» **Supplied material**:
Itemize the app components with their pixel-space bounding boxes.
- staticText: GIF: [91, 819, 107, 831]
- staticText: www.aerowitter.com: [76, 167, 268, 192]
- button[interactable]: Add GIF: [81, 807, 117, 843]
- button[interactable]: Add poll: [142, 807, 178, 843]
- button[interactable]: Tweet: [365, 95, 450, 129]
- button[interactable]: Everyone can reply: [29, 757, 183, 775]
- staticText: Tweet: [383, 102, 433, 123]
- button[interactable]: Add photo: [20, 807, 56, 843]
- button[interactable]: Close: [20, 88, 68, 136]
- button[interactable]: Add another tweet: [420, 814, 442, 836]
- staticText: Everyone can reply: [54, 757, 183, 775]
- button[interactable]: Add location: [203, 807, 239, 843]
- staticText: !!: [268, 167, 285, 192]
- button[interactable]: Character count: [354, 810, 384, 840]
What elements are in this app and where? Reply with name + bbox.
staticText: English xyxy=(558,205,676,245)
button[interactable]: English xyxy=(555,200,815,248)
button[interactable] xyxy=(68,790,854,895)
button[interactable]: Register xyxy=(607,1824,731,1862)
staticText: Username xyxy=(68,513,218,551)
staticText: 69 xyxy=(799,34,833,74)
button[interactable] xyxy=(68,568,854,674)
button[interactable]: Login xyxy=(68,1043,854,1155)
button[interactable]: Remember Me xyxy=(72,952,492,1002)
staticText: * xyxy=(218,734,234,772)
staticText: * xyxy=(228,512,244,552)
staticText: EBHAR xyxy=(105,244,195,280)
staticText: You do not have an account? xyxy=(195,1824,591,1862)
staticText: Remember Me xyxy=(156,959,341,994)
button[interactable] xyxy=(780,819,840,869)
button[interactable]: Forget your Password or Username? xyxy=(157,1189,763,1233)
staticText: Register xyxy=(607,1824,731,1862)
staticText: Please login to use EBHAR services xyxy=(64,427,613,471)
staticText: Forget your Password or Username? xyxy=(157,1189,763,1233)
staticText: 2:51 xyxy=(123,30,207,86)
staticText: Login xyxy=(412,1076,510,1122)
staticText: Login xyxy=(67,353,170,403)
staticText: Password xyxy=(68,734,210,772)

» **Required action**:
Only lines containing the word "Username" should appear in the answer, and every such line from the records above must be there.

» **Result**:
staticText: Username xyxy=(68,513,218,551)
button[interactable]: Forget your Password or Username? xyxy=(157,1189,763,1233)
staticText: Forget your Password or Username? xyxy=(157,1189,763,1233)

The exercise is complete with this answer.